For a current play about Job, see a review from the NYT:

http://theater.nytimes.com/2012/09/20/theater/reviews/job-at-the-flea-theater.html?_r=0&adxnnl=1&adxnnlx=1352730866-HWuqtWV4dyPRLYAXBlm+8w

In the NYT Book Review yesterday, an interesting comment about a young boy:
http://www.nytimes.com/2012/11/11/books/review/oddly-normal-by-john-schwartz.html
After reading the Book of Job, Joe decides he doesn’t want to be bar mitzvahed because, as his father reports, he “didn’t want to have anything to do with a deity who would ruin someone’s life essentially to win a bet with Satan.” God, he thought, was kind of a jerk. 
JR Cosgrove
12 years ago
'I think the comparison between God's relation to Man and a man's relation to a maggot is nonsensical.'

You have just limited God because there is a finite difference between us and the lowliest creatures, alternatives used have been insect, worm and slug, (no understanding of single cell organisms in that time) then that is implying there is a limitation on God. But if God is infinite, then we can never hope to approach him ontologically in any form. That was the point of my comment about Aquinas and theology having a similar theme.

That is one of the lessons of Job but there are others.  The second is heteronomous love (one that is contingent on external circumstances) vs. autonomous love (one given freely independent of the external circumstances).  That is the central theme of Job and was not mentioned in Fr. Coleman's OP.  I have no idea if it is covered in Rohr's book .  Job's love of God was independent of his fortunes on earth and was the basis of the original bet between God and Satan.   It is easy to forget this because of the things that happen to Job.  The story of Job is about love.

The third theme is evil.  Just what is evil?  Are all the afflictions on Job really evil? A priest told us once in class that in most Christian theology there is only one evil, denial of being with God or the lost of salvation.  All other problems humans encounter are imperceptibly small compared to that.  So does God somehow allow what we tend to focus on as evil for some reason we do not fathom when in fact they are not really evil.  Is he testing us as he tested Job?

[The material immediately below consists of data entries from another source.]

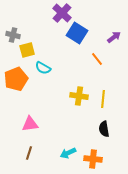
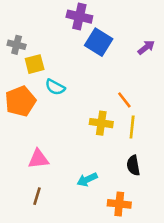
purple cross: (62, 13) -> (79, 17), turned -30
orange line: (97, 59) -> (124, 100), moved
cyan arrow: (68, 153) -> (87, 180), moved

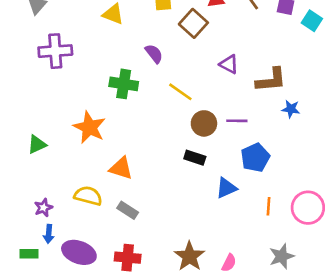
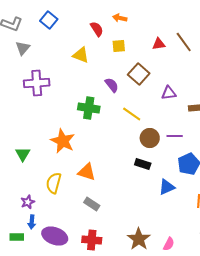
brown square: (193, 23) -> (139, 74), moved
purple triangle: (229, 64) -> (169, 93), turned -35
green triangle: (37, 144) -> (23, 154), turned -35
yellow semicircle: (88, 196) -> (54, 183), moved, turned -90

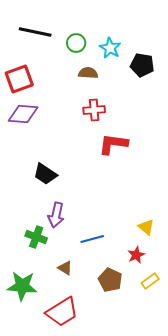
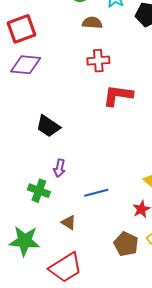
purple arrow: (56, 215) -> (59, 168), size x0.7
brown pentagon: (110, 280) -> (126, 244), moved

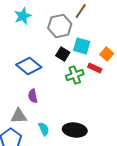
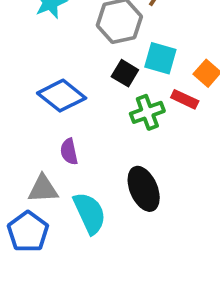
cyan semicircle: (44, 129) -> (90, 213), size x1.6
black ellipse: (75, 130) -> (144, 189), moved, turned 60

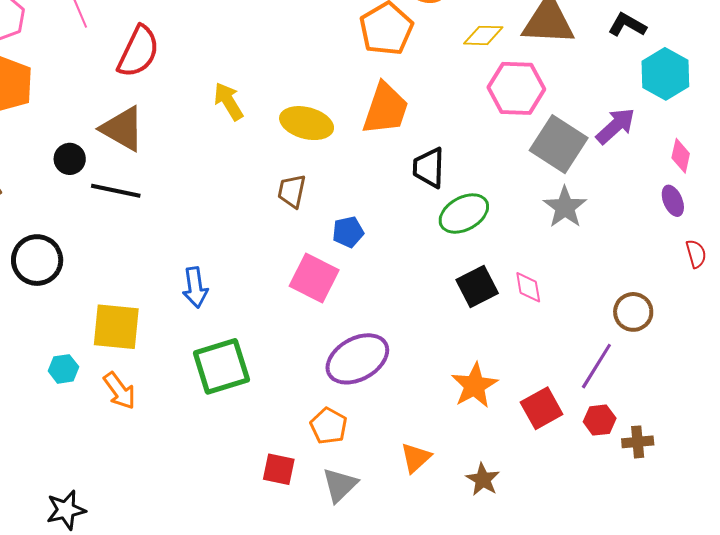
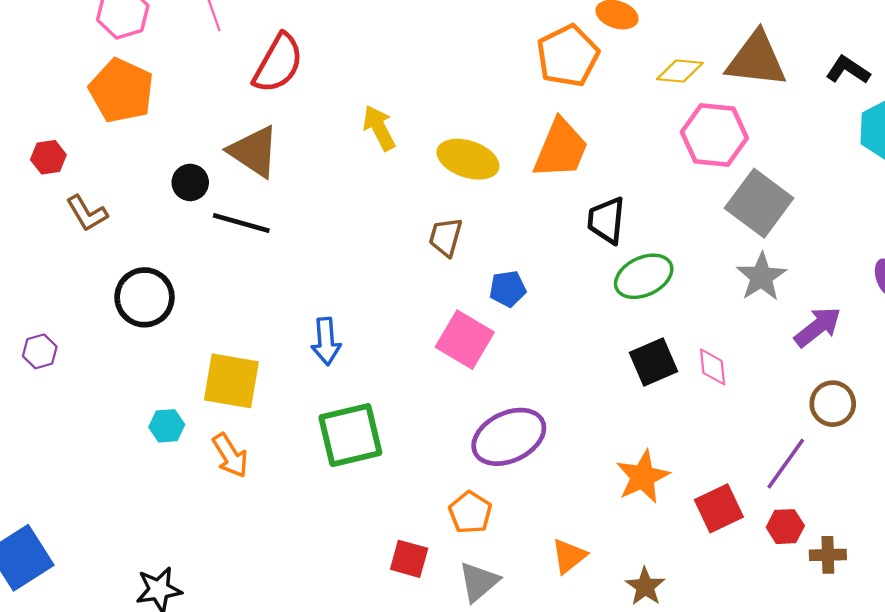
purple arrow: (616, 126) -> (818, 327), moved

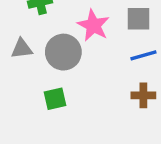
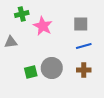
pink star: (93, 25) -> (43, 26), moved
gray circle: (63, 52) -> (52, 68), moved

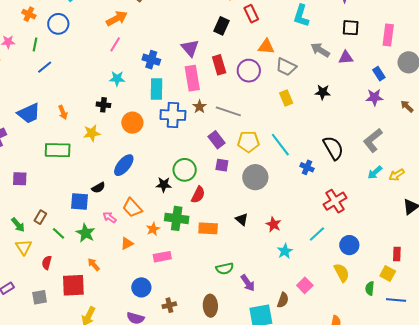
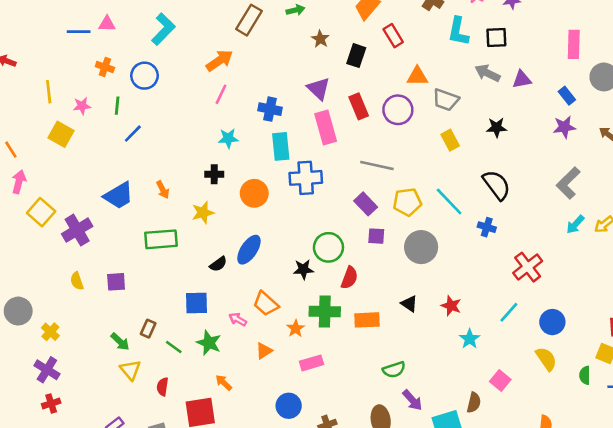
black square: (351, 28) -> (496, 37), moved
brown star: (200, 107) -> (320, 39), moved
black semicircle: (333, 148) -> (497, 185), moved
black semicircle: (98, 188) -> (218, 264), moved
purple arrow: (248, 283) -> (412, 400), moved

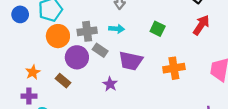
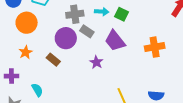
green square: (158, 29) -> (121, 14), moved
orange circle: (58, 36) -> (27, 23), moved
purple trapezoid: (131, 61) -> (115, 41), turned 40
purple cross: (29, 96) -> (11, 76), moved

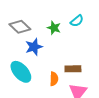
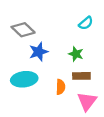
green star: (54, 28) -> (76, 54), moved
cyan ellipse: (21, 72) -> (24, 79), turned -55

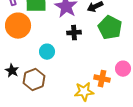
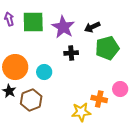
orange circle: (18, 26) -> (15, 67), moved
green pentagon: (110, 28) -> (107, 48), turned 30

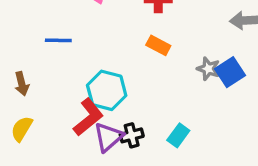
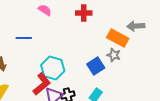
orange rectangle: (158, 45) -> (118, 38), moved, size x1.5
blue square: (230, 72) -> (96, 66), moved

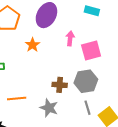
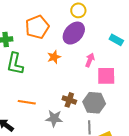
gray star: (49, 108) -> (54, 118), turned -30

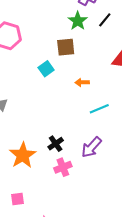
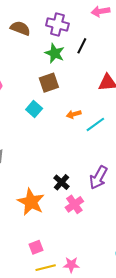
cyan line: (99, 109) -> (95, 124), moved

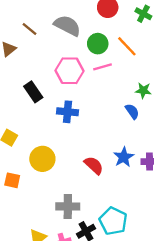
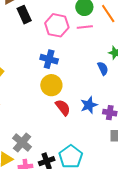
black rectangle: (33, 92) -> (24, 15), moved
yellow circle: (42, 159) -> (51, 85), moved
gray cross: (68, 206) -> (22, 142), moved, turned 30

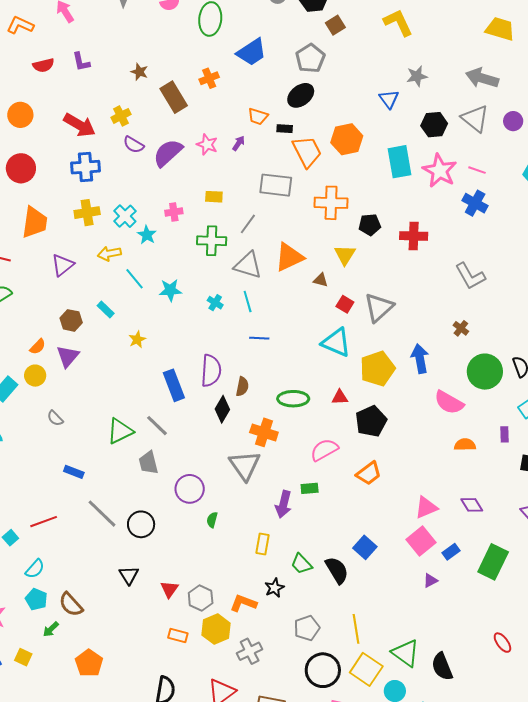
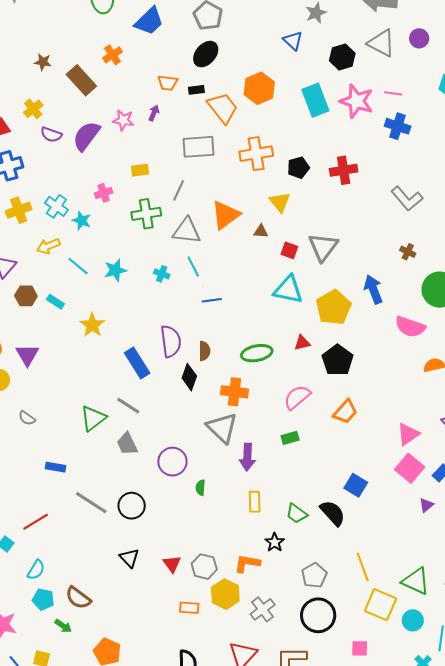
brown hexagon: (71, 320) -> (26, 296), moved
yellow star: (137, 340) -> (92, 325), size x1.4
purple arrow: (283, 504) -> (247, 457), moved
green arrow: (51, 629) -> (63, 626), turned -90
black circle: (323, 670) -> (318, 615), moved

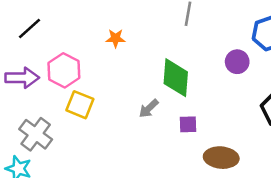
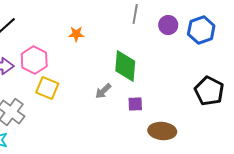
purple circle: (237, 62) -> (168, 25), moved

Now in some current theology I have seen on this site, there seems to be an opinion that all will be saved despite what they do in this world which begs the question is there any behavior that can be objected to because it changes nothing ultimately.  Out time here is like our comparison of ourselves to God, imperceptibly small and irrelevant according to this viewpoint.  So who cares what we do here, we are all saved even if we vote for Republicans.
Kang Dole
12 years ago
Oh man, leave it to Christians to take something awesome like Job and screw it up by cramming it through the slaughter house of systematic theology.

This is a book that argues on the basis of behemoth and leviathan, not the differentiation between various species of love.